Monday, 11 March 2013

A Company in Decline

It is never a good move for a company CEO to get involved in decisions that should be taken by their management. A move that undermines the very skill they employ people for and a decision that can result in a huge reduction in talent. This was what happened at Yahoo when the CEO Marissa Mayer decided to remove the opportunity for employees to work from home. Home working was touted as the future for offices in an ever globalising economy that would reduce the overheads of companies, reduce pollution by cutting commuting, improve the chances of employment for the disabled and provide jobs to remote locations that would otherwise be unavailable easing the burden on the housing stock in cities and towns. This announcement is a blow to all who work for this company and leaves many with only a few months to find alternative employment.

What it demonstrates when a CEO begins tweaking company HR policies is that they are in free fall. A well organised, profitable and innovative company utilises many different working practices and often these decisions are simply left in the hands of imediate line managers to make judgements about the benefit to the company of any individual wishin to take up a flexible working arrangement. This decision making has been removed from Yahoo managers who are being told that they have obviously got it so badly wrong that they have had to completely withdraw this flexible working option. A CEO of a successful growing company would never usually get involved in such decisions as they would be busy actually growing the company and providing leadership that could improve the profit of the organisation. If a CEO is revoking HR policies they are clearly not busy enough trying to save the company. Since her appointment Marissa has yet to provide a clear direction for the future of Yahoo.

Another point this highlights is that perhaps companies have a natural shelf life and should not continue beyond their peak. There are hundreds of examples of technology companies that grow large on the back of a boom and then begin to decline as the industry moves on, they then desperately attempt to purchase back their market share by buying up small companies and inhaling them into their own corporate machine. Unfortunately most small start ups and ideas need a driving force behind them, someone who generated the original idea with a vision of where it could end up. By buying a company you are removing a lot of the drive that got them any prominence in the first place and then trusting its success to a workforce that is so far removed from their original mission that they are unable to add any value or enthusiasm. Another great example of this would be RBS who had a huge expansion on the back of company buy outs, this led them to multi billion pound profits annually only to come crashing down in 2008. Of those original companies bought they are being slowly disposed of to other companies and some have even completely dissipated. This kind of expansion can only occur when you have bled dry your original mission and are unhappy to maintain a good service for your basic founding idea. If RBS had simply stayed committed to providing personal and corporate banking they would arguably now be reporting annual profits in excess of 1 billion instead of owing the treasury thousands of pounds and being constantly fined by authorities across the globe.

What is the driving factor behind these huge corporations buying up and diversifying beyond recognition? Profit. Unfortunately with most shareholder owned businesses it is seen as the primary objective of any organisation. A stable profit annually is seen as a poor investment for the stock market that thrives on boom and bust. Hopefully some large failures will have resulted in some rethinking across the board rooms of big companies, a sustainable profitable business should remain such by constantly improving what they do, all ventures into different areas should be taken with a huge amount of due diligence and risk modelling.
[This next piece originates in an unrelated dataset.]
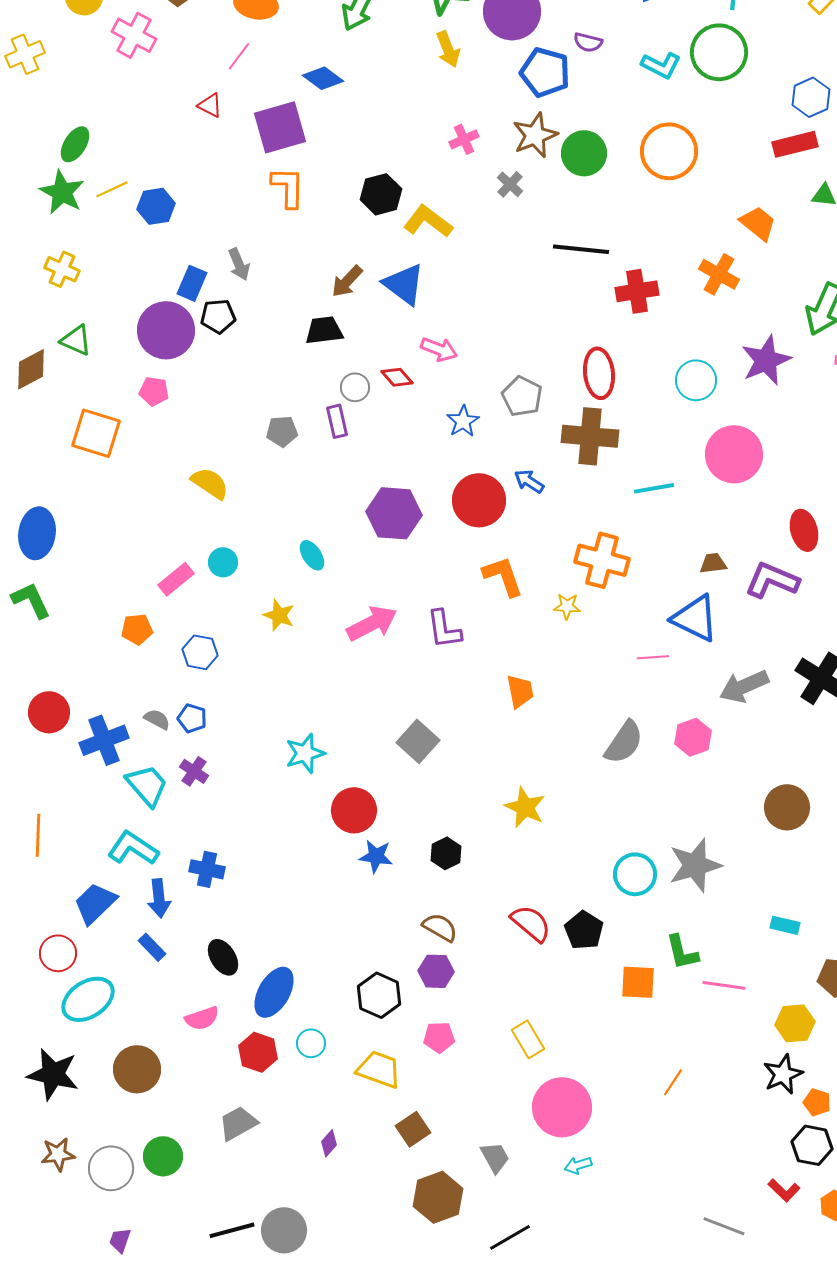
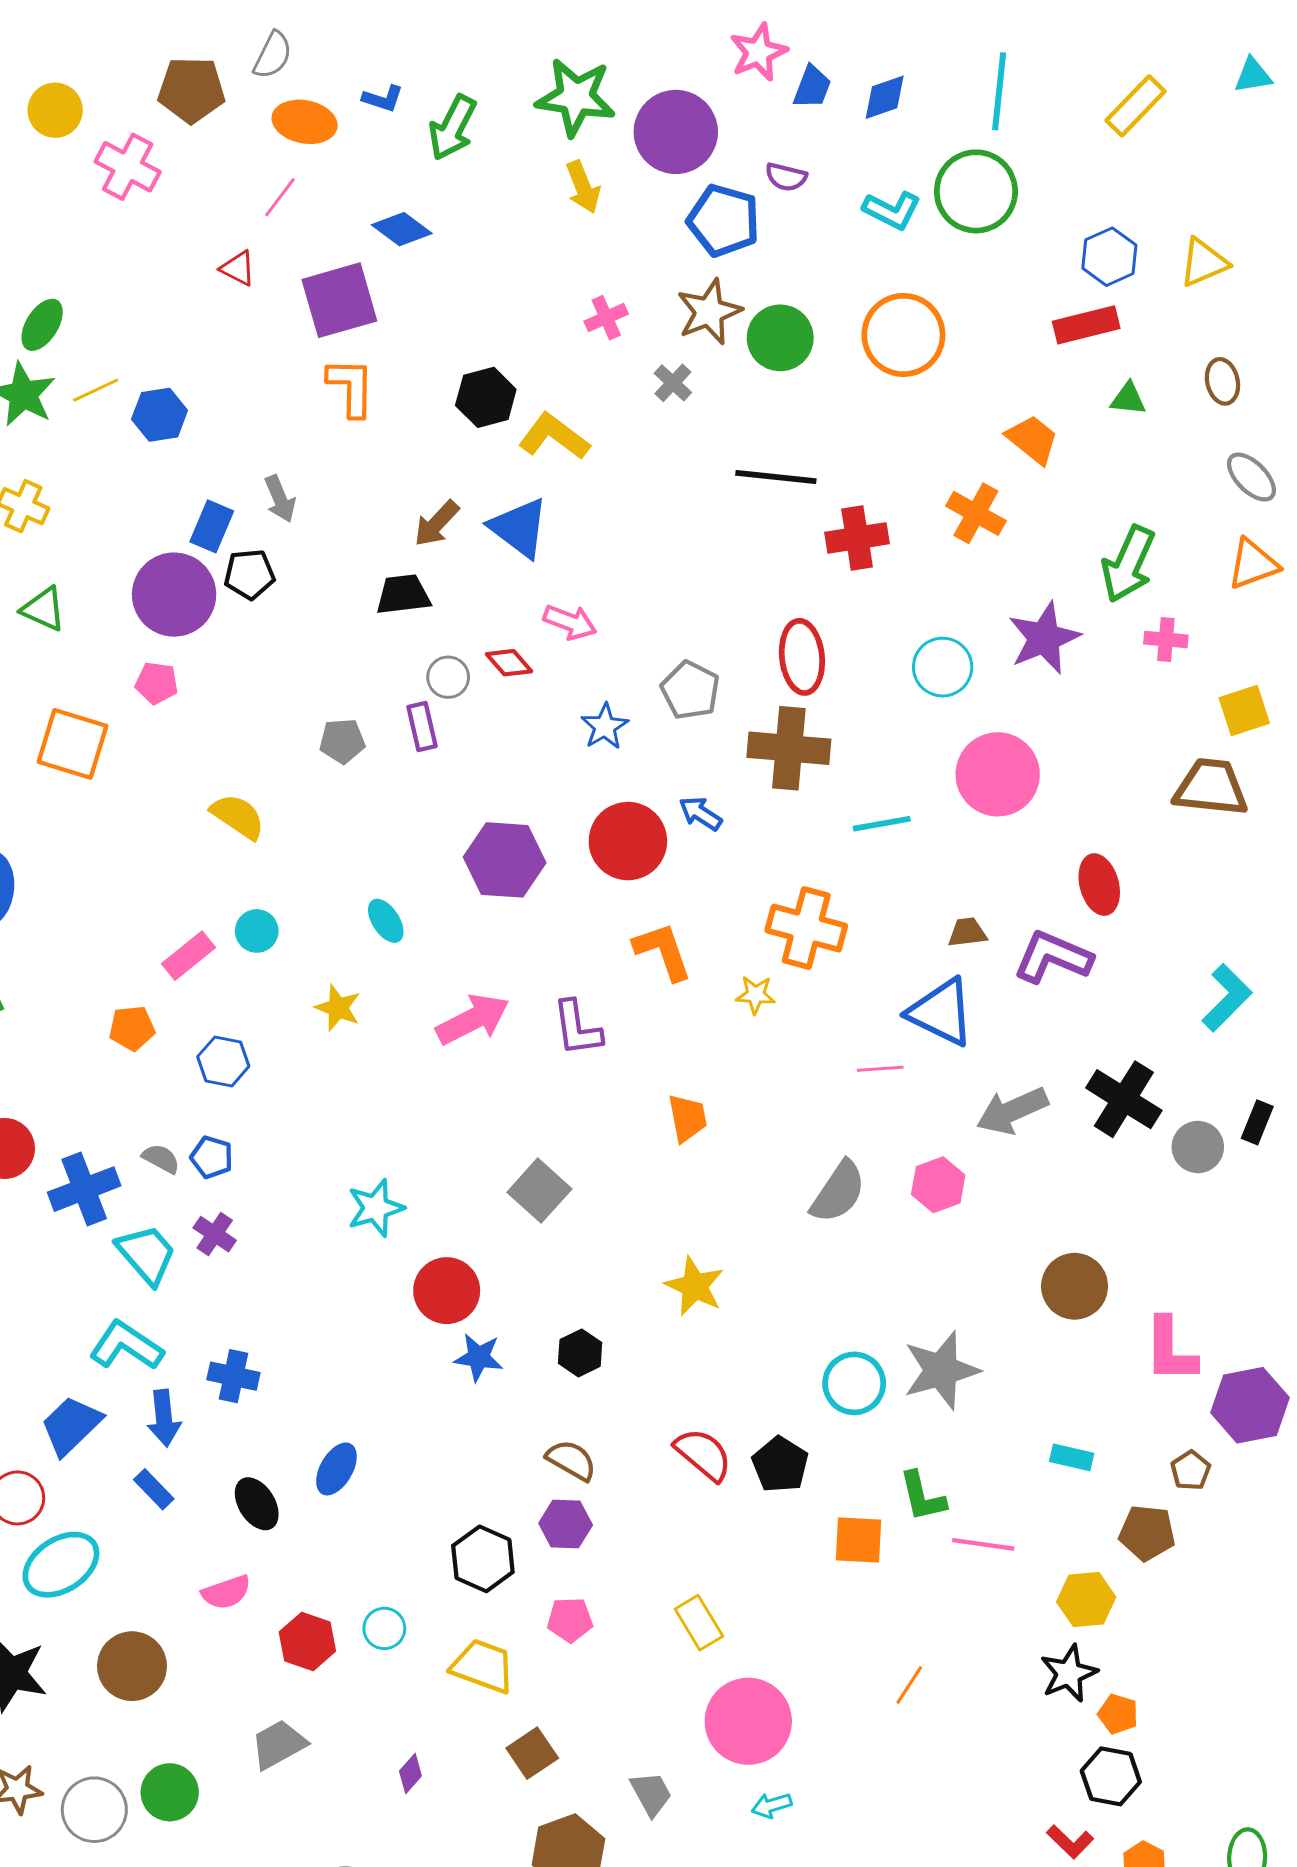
blue ellipse: (274, 992) -> (336, 1469), moved, size x0.7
As much as this stands true for large companies this advice could be used by small business too. Never forget your custom base, your original service or product that made you profitable. Expansion may seem like a great idea but if it comes at the expense of your original business this can prove dangerous ground. Always insulate your profit making business from any expansion by ensuring the mechanism exists to not only maintain but also improve your current operation, either with a dedicated workforce or a great management team. Greed is the quickest way to bankruptcy.